冷戦時代にCIAがロシアの月面探査機「Lunik」を誘拐したという嘘のような話を題材にした映画『Lunik Heist(ルーニック強盗)』の製作準備が進行している。
The Wrapによると、2度のオスカー候補に選ばれたケンプ・パワーズが監督・脚本を務め、ジャレッド・レト、ジョン・ムレイニー、ルピタ・ニョンゴが出演する。サーチライト・ピクチャーズが製作。脚本は2021年にマサチューセッツ工科大学の科学技術誌に掲載されたジェフ・メイシュの記事を元にしている。
作戦が実行されたのは1959年、メキシコの首都で開かれたソビエト博覧会の期間中だった。
当時、両国の威信をかけた宇宙開発競争が激しさを増していた。人工衛星スプートニク一号の打ち上げに続く、月面探査、有人衛星でソ連に先を越された米国は、危機感を募らせていた。
作戦に加わったCIAの工作員、シドニー・ウェルスリー・フィナーが1967年に作成し、現在機密が解かれている資料によると、CIAは最初、まさかソ連が本物の月探査機「Lunik」を展示するほど「バカ」だとは思っていなかった。しかし、分析の結果、エンジンや電子機器は取り除かれている以外、そのまさかであることが判明する。
ただし当初「24時間無制限のアクセス」を得たというCIAの将校グループは、性能、配線形式、エンジンサイズなどについて検証することができたが、重要な部品の製造元に関する情報だけは得ることができなかった。
そこで、次の会場に移動させる時を狙って、一晩「拝借」する作戦を立てることになった。

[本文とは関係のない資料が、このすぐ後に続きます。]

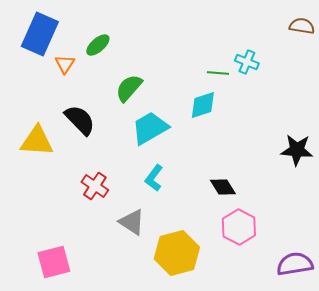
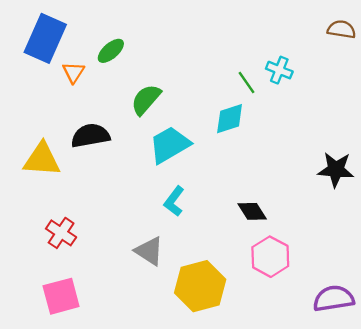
green line: (218, 73) -> (247, 83), turned 50
black semicircle: (80, 120) -> (90, 136), turned -56
red cross: (95, 186) -> (61, 233), moved

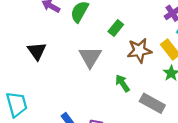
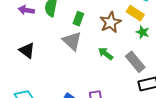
green rectangle: (116, 28) -> (78, 19), moved
gray rectangle: (152, 103) -> (135, 62), turned 40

拝借というよりも強奪である。それはさておき、盗むにしても物が大きい。キャビンのような形状だったという木箱の入れ物は6メートル x 3メートルで、高さが最長4メートルに達していた。
検討の結果、側面と底部が内側からボルトで固定された木箱は屋根から侵入するしかないことが判明。梯子やロープ、釘抜き、釣り明かりや工具を現地調達して準備を整えた。
強奪は、搬出用のトラックが鉄道の操車場に移動するまでの間に実行された。ソ連兵が車両に付き添っていないことを確認すると、トラックを止めて木箱を覆った上で、新たな運転手が引き継いだ。元の運転手については「ホテルにエスコートされ、一晩泊まらされた」と説明している。
あらかじめ借りておいた廃品置き場にトラックを乗り入れ、夜を徹した作業が行われた。
最初の難関は、屋根を剥がして侵入に十分なスペースを確保することだったが、度重なる展示で何度も開閉されてる屋根はすでに傷んでおり、強行侵入の痕跡を残さないようにするのは容易だった。
チームは、球体の機首にある点検窓を外して侵入する班と尾部から130個のボルトで固定されている蓋を取り外してエンジン室に侵入する班に分かれた。筆者は、機種とエンジン部の間の部分を確認するために切り離し作業が必要になるなどの困難に言及している。それでも必要なマークを撮影したり手で書き取るなどして、なんとか作業を終えた。
痕跡を残さないよう慎重に元通りにし、屋根板を再度釘で固定した。機材を回収して迎えの車が来たのは明け方の4時だった。
廃品置き場から事前に決められた場所までトラックを移動して、元の運転手に交代させた。操車場のソ連兵は、1日遅れで到着したルーニクに驚く様子もなかったといい、著者のフィナーは「今日まで、ソ連兵はLunikが一晩借りられたことに気付いたという兆候はない」としている。
まさに映画のような実話。サーチライト・ピクチャーズの社長、マシュー・グリーンフィールドは、「ジャレッドにルピタ、ジョンの並外れた才能と洞察に優れたケンプの監督のもと、『Lunik Heist』は策略と意外なヒーローに溢れたワイルドでジェットコースターのような作品になる」と映画化に期待を語っている。